Watch this word regionalism very carefully, and pay special attention to who is saying it.

If suburbs are talking about combining for economic benefit, that could be a good thing.

When the City of Cleveland starts saying it, it is the City trying to recapture the tax base it lost because of the forced busing fiasco of the 1980s. And the people who are in charge still think that was a good idea. And that is still a bad thing.

Bubba

Random But Accurate

I grew up in Strongsville back in the 60s and 70s. Seems like it's gotten weird there. What a tragic shame.

Rick Robertson

Maybe a Bit Dramatic

What a crock of shit.

I don't care if Garbage Can Man Inaction Jackson brings in Jesus Christ and the 12 Apostles, these cops will be exonerated and praised for using so many rounds to kill these ruthless felons.

Sorry, but no matter WHAT the circumstances and how many witnesses in Police shootings that PROVED the Police were wrong in the last 10 years, they have all been let go scot-free.

I think I will go buy be a M50 machine gun, load up a 500 round bandoleer, tie a canary to its perch in its cage and go bird hunting, then reload another bandoleer "just to make sure".

GreasedMonkey

Maybe a Little Over-Simplified

And the moral to this story is...? If the police say stop, STOP! You probably won't get shot then. Don't run from the police, don't point anything at them, don't act like a badass and just be respectful and you won't get shot.

The Lock Lady

Thrice the Fun

Three Day A Week Newspapers are going to die a quick death. Greater Cleveland, which was once a three daily newspaper town, is now down to one - The Cleveland Plain Dealer, and like the Times-Picayune is in the process of going to a three-day-a-week publication.

The Cleveland Daily News was the first paper that folded into the six-day-a-week Cleveland Press. Then when Scripps-Howard decided to sell the paper to a key maker its fate was sealed. The paper tried to go to a seven-day-a-week paper, but that proved unprofitable when going up against the Sunday edition of the Cleveland Plain Dealer.

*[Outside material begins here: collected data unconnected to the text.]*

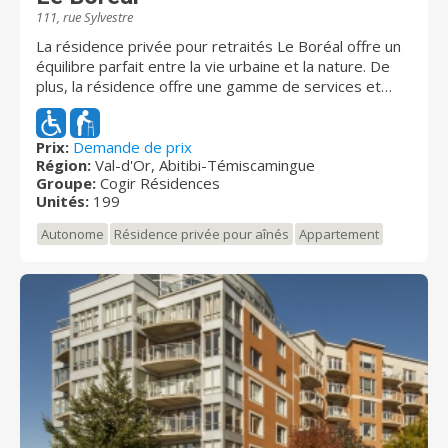
111, rue Sylvestre
La résidence privée pour retraités Le Boréal offre un
équilibre parfait entre la vie urbaine et la nature. De
plus, la résidence offre une gamme de services et
d'équipements pour assurer le confort et le bien-être
des résidents. En somme, c'est l'endroit idéal pour
profiter pleinement de votre retraite!
Prix:
Demande de prix
Région:
Val-d'Or, Abitibi-Témiscamingue
Groupe:
Cogir Résidences
Unités:
199
Autonome
Résidence privée pour aînés
Appartement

As the financial strain became apparent,

the Cleveland Press became thinner - however the afternoon Cleveland Press was not the only paper in distress, afternoon dailies were dying all over the country. The key maker eventually ceased publication and went into the publishing of advertising circulars. At the time, I was working in radio news at WERE NewsRadio 1300. We all sat there in the newsroom knowing full well the current Cleveland Press Building was due for demolition and the paper was dead! Now it's the Cleveland Plain Dealer's turn.

I've watched the paper get thinner over the last few years - and this past year, the newspaper is very thin and there are only a handful of reporters still on staff. A lot of the reporters are abandoning ship - either because of pink slips, layoffs or savvy reporters who've seen the writing on the wall and are leaving for greener pastures elsewhere - even the pressmen have been walking out the door after finding work elsewhere. The big question is whether the Plain Dealer can survive as a three day a week newspaper? Clevelanders are going to turn off of a three-day-a-week newspaper.

However, there is sort of a silver lining for Clevelanders - papers like the Akron Beacon Journal and The News Herald in Lake County, Ohio as well the Morning Journal out of Lorain will most likely add Cleveland editions of their publications as the Plain Dealer continues to evaporate. Once the PD drops its seven-day-a-week coverage - out of town papers will more than likely take up the slack.